Surgical Wound Complications
When Surgical Wounds Do Not Heal as Expected
Most surgical incisions heal without problems when patients follow their post-operative care instructions. However, some patients develop complications including wound dehiscence (separation of the wound edges), delayed healing, surgical site infection, or formation of a seroma or hematoma. Risk factors for surgical wound complications include diabetes, obesity, smoking, poor nutrition, immunosuppression, and certain medications. Patients who have had abdominal, orthopedic, vascular, or cardiac surgery are among those who may develop post-operative wound issues.
Signs That a Surgical Wound Needs Expert Attention
Contact your surgeon or a wound care specialist if you notice any of the following signs after surgery:
- The wound edges are separating or pulling apart
- Increasing redness, swelling, or warmth around the incision
- Drainage that is cloudy, foul smelling, or increasing in volume
- Fever or chills
- The wound does not appear to be improving after two weeks
Early intervention by a wound care specialist can prevent minor complications from becoming major problems, reduce the chance of hospital readmission, and help patients heal safely at home.
How Gateway Wound Care Helps
Our specialists manage complicated post-operative wounds using evidence-based techniques including wound debridement, advanced wound dressings, negative pressure wound therapy when appropriate, and close monitoring for infection. We communicate with your surgeon about wound progress and any changes in treatment. For patients who need ongoing wound care after hospital discharge, we provide a smooth transition from hospital to home wound management. Healthcare providers can refer patients for post-surgical wound care by calling (314) 804-8364.

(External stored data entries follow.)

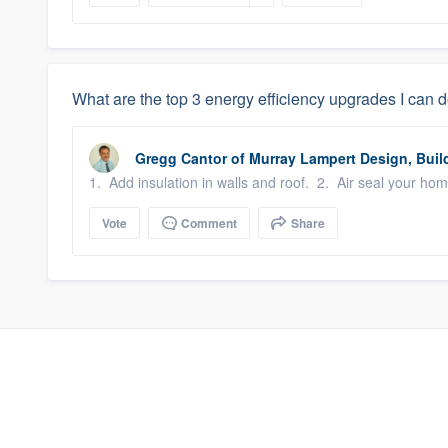
What are the top 3 energy efficiency upgrades I can 
Gregg Cantor
of
Murray Lampert Design, Buil
1. Add insulation in walls and roof. 2. Air seal your ho
Vote
Comment
Share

Burns and Thermal Injuries
Burn Wound Management
Burns are injuries to the skin caused by heat, flames, steam, hot liquids, chemicals, or electrical contact. They are classified by depth: first-degree burns affect only the outer layer of skin, second-degree burns extend into the dermis, and third-degree or fourth-degree burns involve full-thickness tissue destruction. Burn wound management is complex and requires specialized knowledge to prevent infection, promote healing, manage pain, and minimize scarring and loss of function.

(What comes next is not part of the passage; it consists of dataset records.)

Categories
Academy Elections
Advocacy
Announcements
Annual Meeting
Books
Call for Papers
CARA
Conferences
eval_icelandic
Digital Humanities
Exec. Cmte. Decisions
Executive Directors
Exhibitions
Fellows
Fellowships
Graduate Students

When Home Wound Care Is Appropriate for Burns
Serious burns require initial treatment in a hospital or burn center. However, once the acute phase has passed, many patients can continue their recovery with mobile wound care at home. Gateway Wound Care provides skilled burn wound management including gentle wound cleansing and debridement, specialized burn dressings, infection monitoring and prevention, scar management, and patient education about wound care between visits. We coordinate with your burn surgeon or emergency physician to ensure continuity of care.
Traumatic Wounds
Complex Wounds from Accidents and Injuries
Traumatic wounds result from accidents, falls, lacerations, crush injuries, animal bites, and other forms of physical trauma. These wounds are often irregular, may involve contamination or foreign material, and can include damage to deeper structures like tendons, nerves, or blood vessels. Proper assessment and ongoing wound care are essential for optimal healing and return of function.
Treatment Approach
After initial emergency treatment, many traumatic wounds benefit from ongoing professional wound care. Our specialists provide thorough wound assessment, removal of devitalized tissue, infection prevention and management, specialized dressing selection, and close monitoring for complications. We manage lacerations, abrasions, crush injuries, degloving injuries, and other complex traumatic wounds in the comfort of your home or facility. By providing expert wound care outside of the hospital setting, we help patients avoid unnecessary return visits while ensuring their wounds heal properly.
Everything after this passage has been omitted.